Art Cashin said with so much political turmoil around the world, the Fed will likely be slow to raise interest rates.

"If you look at the Fed minutes, they were already beginning to lean a little dovish," Cashin, managing director of UBS Financial Services, said Tuesday on "Closing Bell." "And, with uncertainty around the world, they'll be slow to press the button."

On May 2, the Fed held its funds rate between the targeted 1.50 and 1.75 percent. The bank is expected to raise rates in June, beginning a gradual series of increases that could span into the middle of next year.

But some say the U.S. Federal Reserve won't be able to raise interest rates faster than its European and Japanese counterparts.

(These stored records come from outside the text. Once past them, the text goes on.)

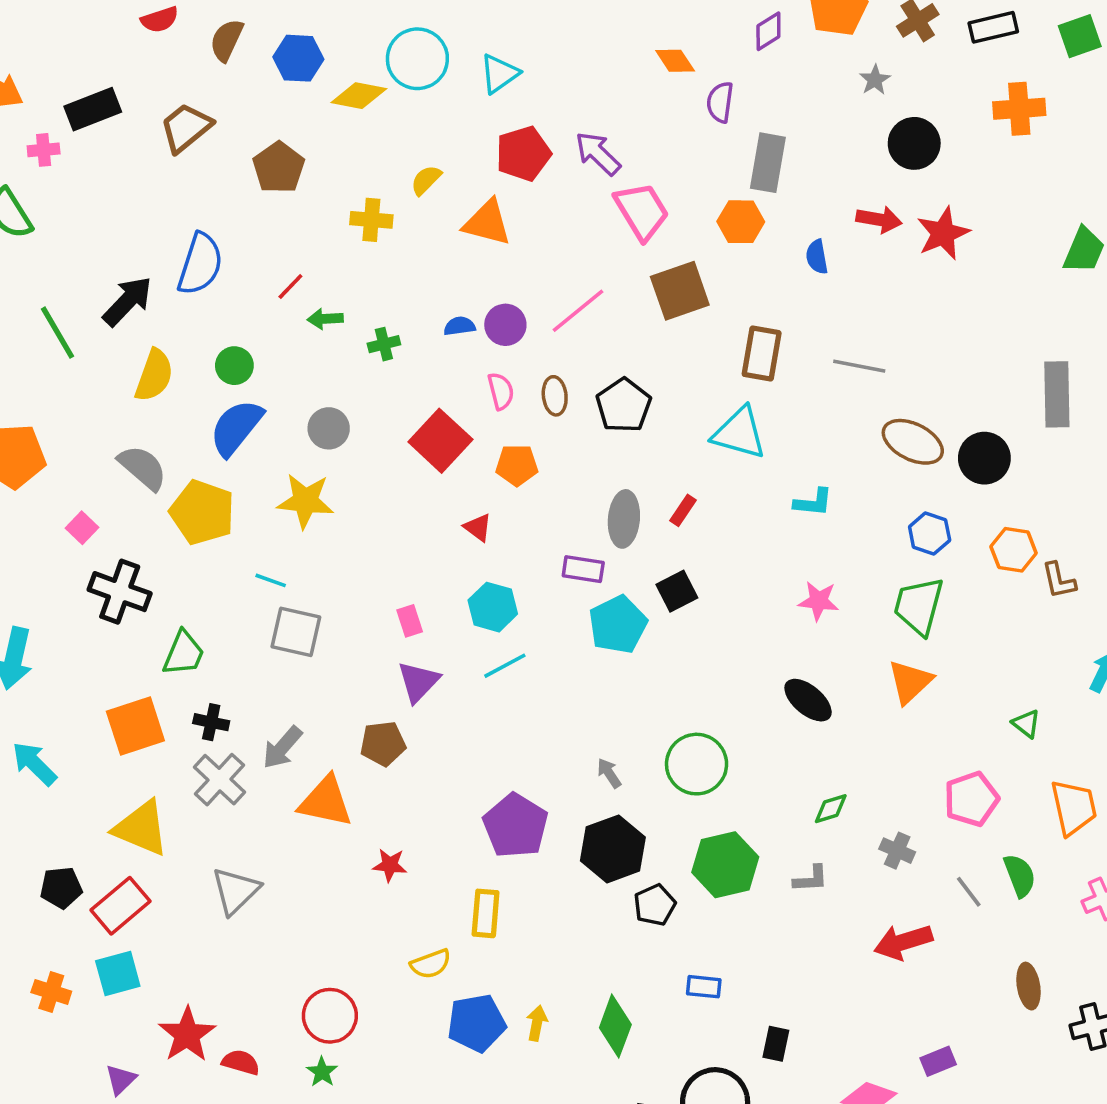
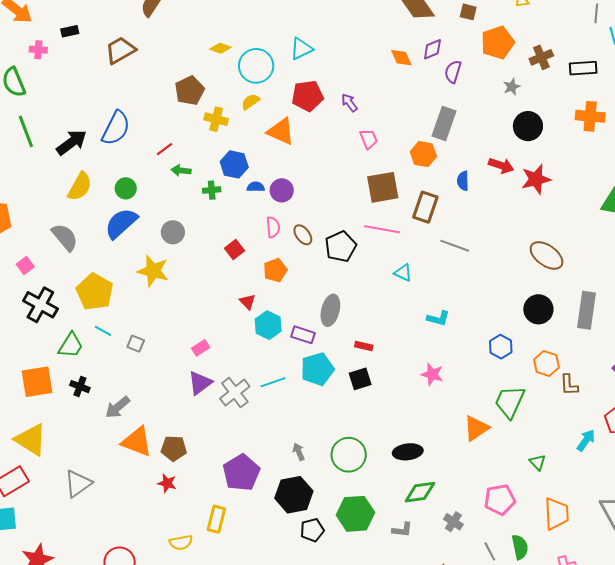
purple diamond: (768, 31) -> (432, 49), moved
blue hexagon: (298, 58) -> (234, 164), moved
cyan circle: (417, 59) -> (256, 66), moved
yellow diamond: (359, 96) -> (220, 48), size x0.7
purple semicircle: (720, 102) -> (453, 72), moved
black rectangle: (93, 109) -> (70, 31), size x0.6
purple arrow: (598, 153) -> (349, 103), size x0.7
brown pentagon: (279, 168) -> (190, 91), moved
pink trapezoid: (642, 211) -> (369, 139), size x0.6
pink line: (578, 311) -> (382, 229), moved, turned 40
green line: (57, 333) -> (26, 131), moved
brown rectangle: (762, 354) -> (425, 207), moved
gray line: (859, 366) -> (455, 246), moved
gray rectangle: (1057, 394) -> (586, 310), moved
brown ellipse: (555, 396) -> (303, 235), turned -40
cyan triangle: (739, 433) -> (403, 273), size x0.6
red square: (440, 441) -> (235, 249), size x0.6
brown ellipse: (913, 442) -> (547, 255), moved
orange pentagon: (517, 465) -> (275, 270), turned -30
red rectangle: (683, 510) -> (364, 346), moved, turned 60
yellow pentagon: (202, 512) -> (95, 292), moved
cyan line: (271, 580) -> (103, 331), moved
black square: (677, 591) -> (360, 379), moved
green trapezoid: (919, 606) -> (510, 402), moved
cyan hexagon: (493, 607) -> (268, 325), moved
pink rectangle: (410, 621) -> (201, 348), turned 66
gray square: (296, 632) -> (136, 344), size x0.6
cyan line: (505, 666) -> (273, 382), moved
black ellipse: (808, 700) -> (408, 452), moved, turned -56
brown pentagon: (383, 744) -> (174, 448), moved
gray cross: (219, 780) -> (235, 393), moved
green diamond: (831, 809) -> (420, 492), size x1.5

"It is hard for U.S. rates to get too far out of line with the global rate situation, and obviously both the [Bank of Japan] and the [European Central Bank] are continuing very accommodative policies," James Bullard, the St. Louis Fed president, said on Tuesday.

Meanwhile, market watchers were on edge Tuesday amid political turmoil in Italy and concerns over weak interest rates and a decline in global credit that could spell bad news for international debt holders.

The Dow Jones industrial average fell 391.64 points, or 1.58 percent, to close at 24,361.45. The S&P 500 was down 1.16 percent to close at 2,689.86, and the tech-heavy Nasdaq composite declined by 0.5 percent to finish at 7,396.59.

But Cashin said the market's immediate reaction to international politics will likely not last.

"I think you've got to let this day pass," he said. "This is kind of catch up, what happened over the [long] weekend," while the market was closed Monday for Memorial Day. "And so you're getting some overreactions in some areas."

— Reuters contributed to this report.